Furthermore, a higher rate of functional decline has been reported in subjects with sarcopenic obesity (SO), the co-existence of obesity and sarcopenia [810]. Lipid infiltration in muscle tissues seems to exacerbate sarcopenia, since accumulation of lipids both prevents incorporation of amino acids and reduces protein synthesis in the muscle [11]. For both men and women, having obesity and sarcopenia together due to a possible synergic effect can further decrease physical functioning [10, 12]. However, changes in body composition, such as obesity and sarcopenia, have been underdiagnosed; and when diagnosed they tend to be more frequent in older women than men [13].

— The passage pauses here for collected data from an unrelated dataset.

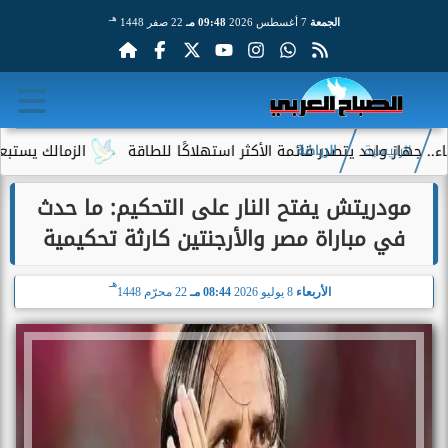
هـ
الجمعة
7 أغسطس 2026
09:48 مـ
22 صفر 1448
 واحد يتصدر قائمة الأكثر استهلاكًا للطاقة
الزمالك يستبعد 4 لاعبين شباب من حساباته في الموسم الجديد
الرئيسية
الرياضة
مودريتش يفتح النار على التحكيم: ما حدث
في مباراة مصر والأرجنتين كارثة تحكيمية
هـ
الأربعاء
8 يوليو 2026
08:44 مـ
22 محرّم 1448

Although sarcopenia and obesity have been independently associated with physical function decline [7, 14], little information is currently available on the relationship between SO and physical performance [10, 12]. Questions remain whether the effects of obesity on physical performance can be detected beyond those of sarcopenia among women that are both obese and sarcopenic. Furthermore, to our best knowledge, no study has examined this relation using objective and valid measures of physical performance and body composition in middle-aged women.

The number of obese people is increasing in Brazil and the current prevalence of excess weight is at least 3-times higher than that of undernutrition [15]. To illustrate, in two recent studies conducted in the south of Brazil [16, 17], two thirds of middle-aged women had abdominal obesity; however, these studies did not look at sarcopenia.

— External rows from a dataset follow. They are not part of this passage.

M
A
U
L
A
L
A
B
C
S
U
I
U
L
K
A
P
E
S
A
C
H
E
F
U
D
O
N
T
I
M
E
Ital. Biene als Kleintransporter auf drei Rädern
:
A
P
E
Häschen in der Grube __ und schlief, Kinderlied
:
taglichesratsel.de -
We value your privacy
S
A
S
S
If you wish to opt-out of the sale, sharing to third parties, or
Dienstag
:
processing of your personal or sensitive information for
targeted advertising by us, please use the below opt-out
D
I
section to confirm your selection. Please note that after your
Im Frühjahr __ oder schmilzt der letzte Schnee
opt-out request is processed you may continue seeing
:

The present study aims to estimate the prevalence of sarcopenic obesity and to explore the relationship between sarcopenic obesity and physical performance in middle-aged women from Northeast Brazil.

Methods

Study population/data collection

This cross-sectional study took place in Parnamirim, a city in the Northeast of Brazil located in Natal’s metropolitan region, the capital of Rio Grande do Norte (RN) state. This city has around 200,000 inhabitants, distributed across 123.5 km2, and is 100 % urbanized.

In this paper, we used baseline data from an ongoing longitudinal research [18]. The longitudinal study aims to analyze the influence of hormone levels on sarcopenia (muscle loss) and physical functioning. The present data were collected between April and November of 2013.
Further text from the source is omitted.